As David Wutzler settled into his deckchair on a Samoan beach, he dismissed the desperate cries of his daughter warning him a tsunami was coming. Seconds later, he was swept into the surging water.

The Wellington man now credits Abby – and her fascination with natural disasters – with saving his life and those of other tourists.

The 10-year-old sprinted the length of the beach outside Litia Sini Beach Resort on Wednesday, yelling that the sea was going out and a tsunami was coming.

"I said, 'It's OK mate,' but she was beside herself." He "leisurely" began to move and was about five seconds behind her when he was engulfed in the first wave.

Faced with a sheer cliff of about four metres and rapidly rising waters around his chest, Mr Wutzler clung on to vines.

"Then ... the second one came over my head. I was underwater for a while, it was full of debris."

The tree he was holding on to gave way and he was sucked out as the wave retreated.

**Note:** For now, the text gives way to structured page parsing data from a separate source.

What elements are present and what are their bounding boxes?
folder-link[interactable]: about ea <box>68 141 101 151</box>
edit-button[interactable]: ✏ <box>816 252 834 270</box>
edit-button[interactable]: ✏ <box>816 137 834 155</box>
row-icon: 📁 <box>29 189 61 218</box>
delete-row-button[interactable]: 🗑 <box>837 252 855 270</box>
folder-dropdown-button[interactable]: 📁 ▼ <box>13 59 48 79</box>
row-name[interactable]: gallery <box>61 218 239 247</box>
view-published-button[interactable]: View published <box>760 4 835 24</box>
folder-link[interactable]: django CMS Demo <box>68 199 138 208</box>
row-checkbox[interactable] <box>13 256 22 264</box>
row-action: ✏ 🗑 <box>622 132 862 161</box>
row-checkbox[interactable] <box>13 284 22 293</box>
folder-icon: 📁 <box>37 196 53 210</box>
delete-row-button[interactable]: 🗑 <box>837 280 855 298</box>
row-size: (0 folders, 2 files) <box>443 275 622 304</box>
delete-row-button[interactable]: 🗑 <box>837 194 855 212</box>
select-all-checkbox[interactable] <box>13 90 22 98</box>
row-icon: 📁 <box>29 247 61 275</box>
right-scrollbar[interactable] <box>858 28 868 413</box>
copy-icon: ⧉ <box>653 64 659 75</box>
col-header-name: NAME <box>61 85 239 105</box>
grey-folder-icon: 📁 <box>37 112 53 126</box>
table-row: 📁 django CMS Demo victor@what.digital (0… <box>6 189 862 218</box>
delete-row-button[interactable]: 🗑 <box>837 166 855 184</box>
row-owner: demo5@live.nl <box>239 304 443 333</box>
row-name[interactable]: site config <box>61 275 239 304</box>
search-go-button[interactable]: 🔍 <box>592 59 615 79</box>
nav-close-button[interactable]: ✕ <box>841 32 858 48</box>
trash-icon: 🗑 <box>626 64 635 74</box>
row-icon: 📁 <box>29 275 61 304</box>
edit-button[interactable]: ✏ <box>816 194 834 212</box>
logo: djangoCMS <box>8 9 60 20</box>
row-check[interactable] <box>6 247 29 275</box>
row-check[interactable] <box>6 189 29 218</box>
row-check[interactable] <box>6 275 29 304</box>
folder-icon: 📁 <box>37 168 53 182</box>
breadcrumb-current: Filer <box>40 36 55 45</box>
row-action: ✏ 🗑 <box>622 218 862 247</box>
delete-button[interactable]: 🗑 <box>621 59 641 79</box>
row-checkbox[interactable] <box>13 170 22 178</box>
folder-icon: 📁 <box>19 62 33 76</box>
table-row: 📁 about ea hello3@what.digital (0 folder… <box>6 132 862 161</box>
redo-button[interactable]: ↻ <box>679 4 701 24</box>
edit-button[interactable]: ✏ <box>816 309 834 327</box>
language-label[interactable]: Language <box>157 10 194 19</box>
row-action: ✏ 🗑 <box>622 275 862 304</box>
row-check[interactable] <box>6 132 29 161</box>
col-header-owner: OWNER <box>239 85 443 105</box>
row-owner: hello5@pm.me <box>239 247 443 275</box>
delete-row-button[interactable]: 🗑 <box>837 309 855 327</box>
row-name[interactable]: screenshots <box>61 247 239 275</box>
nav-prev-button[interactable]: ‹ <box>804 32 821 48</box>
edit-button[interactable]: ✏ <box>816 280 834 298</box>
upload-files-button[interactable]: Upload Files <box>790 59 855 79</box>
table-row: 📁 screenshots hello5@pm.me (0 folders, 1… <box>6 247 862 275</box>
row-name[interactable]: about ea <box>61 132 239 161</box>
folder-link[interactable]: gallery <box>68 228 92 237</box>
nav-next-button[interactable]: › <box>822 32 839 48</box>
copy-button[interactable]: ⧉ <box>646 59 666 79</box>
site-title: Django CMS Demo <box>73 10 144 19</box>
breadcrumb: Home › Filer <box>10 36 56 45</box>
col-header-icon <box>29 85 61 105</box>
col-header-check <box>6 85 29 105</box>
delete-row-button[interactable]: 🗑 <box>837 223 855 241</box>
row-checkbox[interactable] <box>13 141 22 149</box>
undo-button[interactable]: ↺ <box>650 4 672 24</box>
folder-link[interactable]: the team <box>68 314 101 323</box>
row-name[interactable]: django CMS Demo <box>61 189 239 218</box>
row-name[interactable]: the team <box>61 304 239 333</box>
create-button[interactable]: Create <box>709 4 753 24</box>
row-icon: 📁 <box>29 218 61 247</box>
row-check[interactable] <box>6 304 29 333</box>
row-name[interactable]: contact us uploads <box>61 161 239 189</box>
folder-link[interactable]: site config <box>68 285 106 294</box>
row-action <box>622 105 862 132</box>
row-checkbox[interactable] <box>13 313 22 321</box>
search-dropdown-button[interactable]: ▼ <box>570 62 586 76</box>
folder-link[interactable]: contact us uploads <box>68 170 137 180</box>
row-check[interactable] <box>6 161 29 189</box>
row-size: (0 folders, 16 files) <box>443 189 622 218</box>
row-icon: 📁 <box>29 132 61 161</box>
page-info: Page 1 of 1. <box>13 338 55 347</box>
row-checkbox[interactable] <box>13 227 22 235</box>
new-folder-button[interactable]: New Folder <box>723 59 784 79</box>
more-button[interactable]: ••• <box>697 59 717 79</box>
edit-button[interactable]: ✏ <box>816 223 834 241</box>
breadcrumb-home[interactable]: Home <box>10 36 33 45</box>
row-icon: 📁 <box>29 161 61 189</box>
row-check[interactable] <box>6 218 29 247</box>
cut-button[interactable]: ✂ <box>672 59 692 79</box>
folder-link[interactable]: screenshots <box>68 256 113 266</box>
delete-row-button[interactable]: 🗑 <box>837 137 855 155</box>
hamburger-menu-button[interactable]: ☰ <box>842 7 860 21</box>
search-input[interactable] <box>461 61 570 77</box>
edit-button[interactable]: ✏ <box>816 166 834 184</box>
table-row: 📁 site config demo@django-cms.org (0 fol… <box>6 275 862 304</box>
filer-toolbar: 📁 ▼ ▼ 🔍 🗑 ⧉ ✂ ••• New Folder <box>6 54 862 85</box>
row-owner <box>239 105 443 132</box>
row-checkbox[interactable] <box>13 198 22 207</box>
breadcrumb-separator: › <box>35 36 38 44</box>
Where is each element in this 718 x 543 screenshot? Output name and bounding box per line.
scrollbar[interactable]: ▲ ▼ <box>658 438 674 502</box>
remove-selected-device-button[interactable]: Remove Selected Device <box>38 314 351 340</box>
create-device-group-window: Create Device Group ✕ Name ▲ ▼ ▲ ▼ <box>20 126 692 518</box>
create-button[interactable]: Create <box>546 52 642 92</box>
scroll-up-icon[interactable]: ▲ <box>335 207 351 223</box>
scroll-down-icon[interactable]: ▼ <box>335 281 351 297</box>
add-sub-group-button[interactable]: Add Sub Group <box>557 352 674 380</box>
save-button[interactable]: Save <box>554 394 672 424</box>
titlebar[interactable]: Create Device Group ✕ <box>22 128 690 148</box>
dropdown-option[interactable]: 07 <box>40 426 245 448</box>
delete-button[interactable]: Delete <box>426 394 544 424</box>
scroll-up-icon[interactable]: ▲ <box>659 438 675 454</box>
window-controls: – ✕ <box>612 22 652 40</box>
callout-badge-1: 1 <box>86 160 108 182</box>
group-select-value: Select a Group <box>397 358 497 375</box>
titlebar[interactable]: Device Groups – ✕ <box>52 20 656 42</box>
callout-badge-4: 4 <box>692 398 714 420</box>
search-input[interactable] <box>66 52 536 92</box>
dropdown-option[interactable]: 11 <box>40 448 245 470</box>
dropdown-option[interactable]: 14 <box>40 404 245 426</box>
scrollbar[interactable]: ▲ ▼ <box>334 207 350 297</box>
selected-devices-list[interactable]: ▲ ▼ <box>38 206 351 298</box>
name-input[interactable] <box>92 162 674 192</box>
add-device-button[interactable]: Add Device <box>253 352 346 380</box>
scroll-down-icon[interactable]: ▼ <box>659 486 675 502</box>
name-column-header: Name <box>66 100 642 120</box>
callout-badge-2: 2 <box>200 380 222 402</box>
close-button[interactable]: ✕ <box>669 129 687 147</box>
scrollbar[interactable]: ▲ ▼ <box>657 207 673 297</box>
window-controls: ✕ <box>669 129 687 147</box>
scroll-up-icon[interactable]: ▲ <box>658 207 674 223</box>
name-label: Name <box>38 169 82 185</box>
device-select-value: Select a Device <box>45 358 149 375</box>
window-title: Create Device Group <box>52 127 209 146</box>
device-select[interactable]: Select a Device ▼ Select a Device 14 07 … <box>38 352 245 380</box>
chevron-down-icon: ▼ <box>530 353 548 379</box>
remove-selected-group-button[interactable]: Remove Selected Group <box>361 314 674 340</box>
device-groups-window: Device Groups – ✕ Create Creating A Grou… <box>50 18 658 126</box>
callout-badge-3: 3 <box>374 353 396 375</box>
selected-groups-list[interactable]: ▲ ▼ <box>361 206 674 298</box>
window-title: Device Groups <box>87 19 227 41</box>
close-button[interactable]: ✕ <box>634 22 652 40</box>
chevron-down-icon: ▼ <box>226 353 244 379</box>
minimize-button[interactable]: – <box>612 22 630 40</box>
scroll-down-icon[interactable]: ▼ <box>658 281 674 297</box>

"I saw four-wheel-drives tumbling through the water, fales coming up then crashing into the shore," he said. "I thought that this was going to be a bit tricky ... I just went loose and floppy."

Meanwhile, Abby and her mother Vicky had clambered up a cliff, from where Abby spotted her father in the water.

"Abby said 'There's Daddy," Mrs Wutzler said. "We could see him floating."

She asked Abby how close she thought they had come to the rising waters. "She said `Well Mum, put it this way, if we had tails, they would have got wet."'

Mr Wutzler eventually washed up, scratched but otherwise unhurt, on what was the road behind the resort and began looking for his son. Max, 14, was eventually found safely on the hill top.

Mrs Wutzler said: "It was like the sea had gone up to the sky."

The Wellington family had been on holiday for five days when the tsunami hit and lost everything. They were left barefoot, but alive.

"We are just the luckiest family alive," she said. "It's a miracle."

Mrs Wutzler said Abby had become "obsessed" with tsunamis and earthquakes after she learnt about natural disasters at school.

Mrs Wutzler said many of the tourists who had been woken by Abby's screams to run had come up to her afterwards and thanked her.